New Jersey Business Brokers: Article About Things That Can Impact Business Value
When it's time to sell your business, you may think that only tangible assets are valued. Potential buyers are also interested in goodwill which is the intangibles of your business. Unlike equipment, the value of goodwill is harder to determine. Before you market your business, understand how goodwill affects your business value. Our New Jersey business brokers will help you determine how much goodwill you have in your business, how profitable your business really is and if your customer base appears attractive to buyers.
There are two type of goodwill. Personal goodwill is the intangible assets that surround you personally and cause your business to prosper. Personal service industries such as doctors, lawyers, dentists, insurance agents, architects, interior designers usually have considerable personal goodwill. People patronize these businesses because of the person providing the service. When deciding to sell your company, consider if the established goodwill is from the business and the services offered or if it exists because of the personal relationships you established with customers, suppliers, and others.
Business goodwill can be trademarks, leases, and patents that can be transferred with the business, but are still technically intangible assets. Both personal and business goodwill work towards increasing your business worth, although your business goodwill may make your company more valuable than your personal goodwill. It takes time to build up goodwill, so if your ultimate goal is to sell your business, you should discuss a business strategy with your adviser.
Profit is the ultimate goal of any business. Without profit the chance of a business surviving is slim to none. Profit is determined by looking at income and expenses. When money is made from the sale of a product or service, that money is considered income. When money is brought into the business through a loan it's not considered income and does not count towards the total profitability of your business. Expenses are then considered and deducted from your total income to determine the amount of profit your business makes each year. Your accountant or business adviser will prepare income statements for your business that details the company's total annual profit.
The business brokers from Selby Associates of New Jersey would be happy to answer any question you have about business advisory services or corporate exit planning.
When a buyer is searching the market for a business investment, they look at the past few years of a company's performance. Your business's past profitability is an example of how well your business has fared in recent years. A buyer wants to see profitability that has grown each year, or at least remained the same. If your profitability started out high and then started falling, it would signal that something is wrong with your product or service. Profits that have stayed the same aren't as impressive as growing profits, but show that the business has consistent performance. The higher your profits, the more your business worth increases.
All businesses should have a good, responsive accountant. If you don't have accurate financial records and historical data regarding inventory and payroll, then you can't create new business goals that will help you improve your profit margin. A potential buyer can look at your income and expenses and try to determine how small changes they make after buying the business can help increase profits. Your records also help buyers, who will be working with attorneys or business advisers to help negotiate a deal, pinpoint any potential profit problems or drains on the company that will impact future profits.
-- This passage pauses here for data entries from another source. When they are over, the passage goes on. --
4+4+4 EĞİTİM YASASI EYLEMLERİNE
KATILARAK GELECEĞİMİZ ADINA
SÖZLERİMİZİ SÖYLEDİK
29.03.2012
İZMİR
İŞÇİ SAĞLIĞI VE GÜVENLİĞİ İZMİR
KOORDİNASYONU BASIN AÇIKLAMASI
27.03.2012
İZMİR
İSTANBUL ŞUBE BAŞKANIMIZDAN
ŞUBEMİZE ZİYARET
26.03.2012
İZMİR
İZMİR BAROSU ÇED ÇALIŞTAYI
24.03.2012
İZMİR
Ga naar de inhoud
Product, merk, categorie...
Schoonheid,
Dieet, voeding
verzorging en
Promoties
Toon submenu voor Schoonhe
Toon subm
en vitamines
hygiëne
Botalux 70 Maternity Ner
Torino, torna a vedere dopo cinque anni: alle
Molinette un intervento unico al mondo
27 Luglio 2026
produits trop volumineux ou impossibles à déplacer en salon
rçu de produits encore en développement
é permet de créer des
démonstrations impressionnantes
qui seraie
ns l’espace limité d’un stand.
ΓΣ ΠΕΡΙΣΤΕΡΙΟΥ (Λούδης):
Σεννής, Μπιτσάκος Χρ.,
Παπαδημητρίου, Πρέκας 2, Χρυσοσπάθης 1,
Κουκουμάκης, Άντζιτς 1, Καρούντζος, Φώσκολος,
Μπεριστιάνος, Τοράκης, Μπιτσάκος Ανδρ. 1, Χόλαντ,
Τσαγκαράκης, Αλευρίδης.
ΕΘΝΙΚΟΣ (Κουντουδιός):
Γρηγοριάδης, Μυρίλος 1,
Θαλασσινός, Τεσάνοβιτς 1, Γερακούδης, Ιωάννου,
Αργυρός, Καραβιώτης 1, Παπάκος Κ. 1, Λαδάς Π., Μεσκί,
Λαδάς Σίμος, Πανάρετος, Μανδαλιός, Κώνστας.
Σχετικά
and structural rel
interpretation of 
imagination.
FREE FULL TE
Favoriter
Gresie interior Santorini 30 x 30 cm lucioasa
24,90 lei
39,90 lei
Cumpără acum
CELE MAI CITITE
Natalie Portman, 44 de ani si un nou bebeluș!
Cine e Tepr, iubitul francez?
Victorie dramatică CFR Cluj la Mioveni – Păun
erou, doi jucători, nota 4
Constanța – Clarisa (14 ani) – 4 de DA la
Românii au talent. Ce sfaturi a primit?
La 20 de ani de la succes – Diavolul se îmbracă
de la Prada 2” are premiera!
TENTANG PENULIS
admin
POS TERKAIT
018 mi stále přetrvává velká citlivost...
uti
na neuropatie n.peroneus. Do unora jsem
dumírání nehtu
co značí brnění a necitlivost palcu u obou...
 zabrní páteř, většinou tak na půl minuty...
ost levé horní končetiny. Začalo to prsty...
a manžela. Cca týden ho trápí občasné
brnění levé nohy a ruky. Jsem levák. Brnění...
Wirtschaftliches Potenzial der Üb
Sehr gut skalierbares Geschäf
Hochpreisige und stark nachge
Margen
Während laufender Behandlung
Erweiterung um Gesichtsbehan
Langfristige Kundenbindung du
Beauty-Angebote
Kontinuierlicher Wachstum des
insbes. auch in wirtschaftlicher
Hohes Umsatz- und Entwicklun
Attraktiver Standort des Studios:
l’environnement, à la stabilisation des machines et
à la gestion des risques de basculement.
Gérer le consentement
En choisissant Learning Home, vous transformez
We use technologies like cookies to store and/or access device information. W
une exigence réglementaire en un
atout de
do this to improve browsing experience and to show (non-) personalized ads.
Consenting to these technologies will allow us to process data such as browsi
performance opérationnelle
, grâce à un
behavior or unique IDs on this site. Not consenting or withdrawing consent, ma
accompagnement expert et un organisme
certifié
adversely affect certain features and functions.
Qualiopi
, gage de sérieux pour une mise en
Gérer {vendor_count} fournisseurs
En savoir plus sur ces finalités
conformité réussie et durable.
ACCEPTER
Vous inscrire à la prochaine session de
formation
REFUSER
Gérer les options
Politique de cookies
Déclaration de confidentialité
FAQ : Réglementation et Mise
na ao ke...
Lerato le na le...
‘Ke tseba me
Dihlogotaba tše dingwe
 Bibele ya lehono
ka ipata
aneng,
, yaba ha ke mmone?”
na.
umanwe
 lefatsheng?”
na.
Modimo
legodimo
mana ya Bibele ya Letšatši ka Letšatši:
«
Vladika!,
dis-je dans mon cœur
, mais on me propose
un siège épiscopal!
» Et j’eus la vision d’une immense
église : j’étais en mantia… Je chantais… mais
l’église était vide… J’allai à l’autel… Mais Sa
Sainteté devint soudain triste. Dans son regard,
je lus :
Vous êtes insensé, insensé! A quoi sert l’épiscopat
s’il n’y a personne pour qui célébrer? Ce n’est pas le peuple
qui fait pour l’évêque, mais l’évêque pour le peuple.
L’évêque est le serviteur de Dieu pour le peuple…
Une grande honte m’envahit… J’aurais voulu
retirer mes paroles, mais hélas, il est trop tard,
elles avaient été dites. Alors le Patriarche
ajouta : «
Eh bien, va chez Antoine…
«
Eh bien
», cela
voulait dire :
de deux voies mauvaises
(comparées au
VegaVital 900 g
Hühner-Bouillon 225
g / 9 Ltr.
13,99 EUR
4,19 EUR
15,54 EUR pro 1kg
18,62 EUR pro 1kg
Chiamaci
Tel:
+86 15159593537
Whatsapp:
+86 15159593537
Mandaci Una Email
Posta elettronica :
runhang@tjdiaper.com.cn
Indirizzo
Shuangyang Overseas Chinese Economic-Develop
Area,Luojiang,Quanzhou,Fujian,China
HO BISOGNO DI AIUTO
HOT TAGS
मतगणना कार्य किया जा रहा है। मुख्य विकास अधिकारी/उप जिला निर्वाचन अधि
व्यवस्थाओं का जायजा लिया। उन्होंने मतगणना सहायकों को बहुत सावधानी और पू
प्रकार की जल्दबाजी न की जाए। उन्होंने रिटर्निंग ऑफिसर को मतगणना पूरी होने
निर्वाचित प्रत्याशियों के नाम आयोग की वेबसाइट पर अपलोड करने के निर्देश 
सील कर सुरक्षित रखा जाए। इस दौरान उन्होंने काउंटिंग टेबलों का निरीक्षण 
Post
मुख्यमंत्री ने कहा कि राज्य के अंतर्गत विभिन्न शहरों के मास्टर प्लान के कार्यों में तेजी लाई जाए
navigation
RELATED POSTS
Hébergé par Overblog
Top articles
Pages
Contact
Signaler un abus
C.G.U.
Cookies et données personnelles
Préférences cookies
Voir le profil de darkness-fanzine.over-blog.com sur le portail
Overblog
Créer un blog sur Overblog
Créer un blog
Accurate income and profit reports show a potential buyer your business's ability to perform. If your current profitability is low, work hard to increase profits so that your business is more marketable when you put it up for sale.
Another factor to consider regarding you business value is customer diversification. You may have a steady stream of customers who keep the profit margins steady, the diversification of customers is very important. You cannot have a large percentage of your sales with one or a few customers. Prospective buyers will look at your customer base and their sales history to determine if sales are spread out among enough customers and your business shows growth (new customers annually).